Isso significa que os componentes das turbinas eólicas devem ser transportados em barcaças menores a partir dos portos dos EUA e depois instalados por um navio de instalação estrangeiro que espera no mar, o que aumenta o custo e a probabilidade de atrasos.

AP Foto/Seth Wenig
A Dominion Energy está construindo um novo navio, o Charybdis, que cumprirá a Lei Jones. Mas um parque eólico offshore típico necessita de mais de 25 tipos diferentes de embarcações – para transferências de tripulação, levantamentos, monitorização ambiental, instalação de cabos, levantamento de peso e muitas outras funções.
O país também carece de uma força de trabalho bem treinada para a fabricação, construção e operação de parques eólicos offshore.
Para que a energia flua a partir de parques eólicos offshore, a rede eléctrica também requer melhorias significativas. O Departamento de Energia está a trabalhar em planos de transmissão regionais, mas a obtenção de licenças será, sem dúvida, lenta.
Ações judiciais e desinformação aumentam os desafios
Numerosos processos judiciais movidos por grupos de defesa que se opõem aos projetos eólicos offshore retardaram ainda mais o desenvolvimento.
Proprietários ricos tentaram impedir parques eólicos que pudessem aparecer à vista do oceano.
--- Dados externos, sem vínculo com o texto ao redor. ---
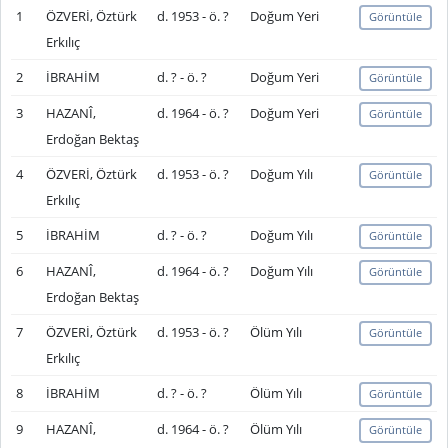
1
ÖZVERİ, Öztürk
d. 1953 - ö. ?
Doğum Yeri
Görüntüle
Erkılıç
2
İBRAHİM
d. ? - ö. ?
Doğum Yeri
Görüntüle
3
HAZANÎ,
d. 1964 - ö. ?
Doğum Yeri
Görüntüle
Erdoğan Bektaş
4
ÖZVERİ, Öztürk
d. 1953 - ö. ?
Doğum Yılı
Görüntüle
Erkılıç
5
İBRAHİM
d. ? - ö. ?
Doğum Yılı
Görüntüle
6
HAZANÎ,
d. 1964 - ö. ?
Doğum Yılı
Görüntüle
Erdoğan Bektaş
7
ÖZVERİ, Öztürk
d. 1953 - ö. ?
Ölüm Yılı
Görüntüle
Erkılıç
8
İBRAHİM
d. ? - ö. ?
Ölüm Yılı
Görüntüle
9
HAZANÎ,
d. 1964 - ö. ?
Ölüm Yılı
Görüntüle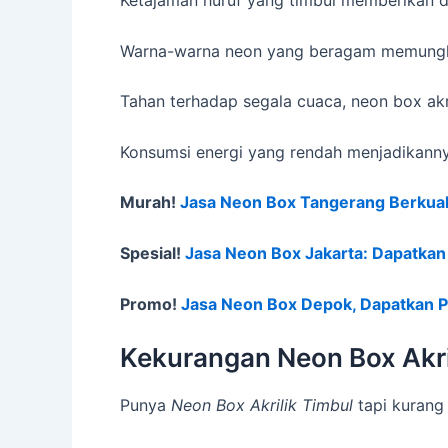
Ketajaman huruf yang timbul memberikan da
Warna-warna neon yang beragam memungkin
Tahan terhadap segala cuaca, neon box akri
Konsumsi energi yang rendah menjadikanny
Murah!
Jasa Neon Box Tangerang Berkual
Spesial!
Jasa Neon Box Jakarta: Dapatka
Promo!
Jasa Neon Box Depok, Dapatkan 
Kekurangan Neon Box Akri
Punya
Neon Box Akrilik Timbul
tapi kurang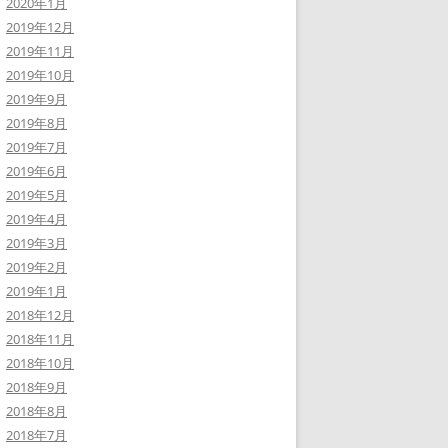
2020年1月
2019年12月
2019年11月
2019年10月
2019年9月
2019年8月
2019年7月
2019年6月
2019年5月
2019年4月
2019年3月
2019年2月
2019年1月
2018年12月
2018年11月
2018年10月
2018年9月
2018年8月
2018年7月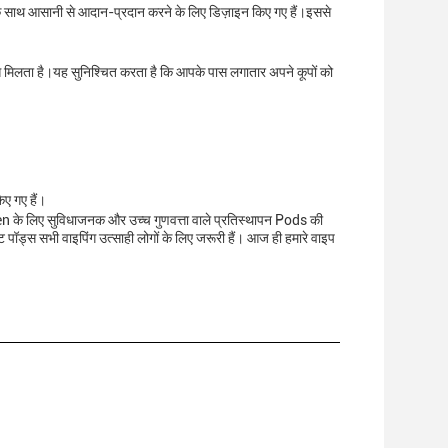
्रिज के साथ आसानी से आदान-प्रदान करने के लिए डिज़ाइन किए गए हैं।इससे
 मिलता है।यह सुनिश्चित करता है कि आपके पास लगातार अपने कूपों को
िए गए हैं।
 Pen के लिए सुविधाजनक और उच्च गुणवत्ता वाले प्रतिस्थापन Pods की
ट पॉड्स सभी वाइपिंग उत्साही लोगों के लिए जरूरी हैं। आज ही हमारे वाइप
Grupos de astroturf que afirmam ser defensores do ambiente, mas que na verdade são apoiados pelos interesses da indústria dos combustíveis fósseis, lançaram campanhas de desinformação.
Em 2023, muitos políticos republicanos e grupos conservadores atribuíram imediatamente a culpa pelas mortes de baleias na costa de Nova Iorque e Nova Jersey aos promotores eólicos offshore, mas as evidências apontam, em vez disso, para o aumento das colisões no tráfego de navios e emaranhados com artes de pesca.
Esta desinformação pode reduzir o apoio público e retardar o progresso dos projetos.
Esforços para manter a indústria eólica offshore em funcionamento
A administração Biden estabeleceu a meta de instalar 30 gigawatts de capacidade eólica offshore até 2030, mas estimativas recentes indicam que o número real será próximo da metade disso.

AP Foto/David Goldman
Apesar dos desafios, os desenvolvedores têm motivos para seguir em frente.
A Lei de Redução da Inflação proporciona incentivos, incluindo créditos fiscais federais, para o desenvolvimento de projectos de energia limpa e para promotores que construam instalações portuárias em locais que anteriormente dependiam de indústrias de combustíveis fósseis. A maioria dos governos dos estados costeiros também está a facilitar projectos, permitindo um reajuste de preços após terem sido dadas as aprovações ambientais. Eles vêem a energia eólica offshore como uma oportunidade para o crescimento económico.
Estes benefícios financeiros podem tornar a construção de uma indústria eólica offshore mais atractiva para empresas que necessitam de estabilidade de mercado e de um conjunto de projectos para ajudar a reduzir custos – projectos que podem criar empregos e impulsionar o crescimento económico e um ambiente mais limpo.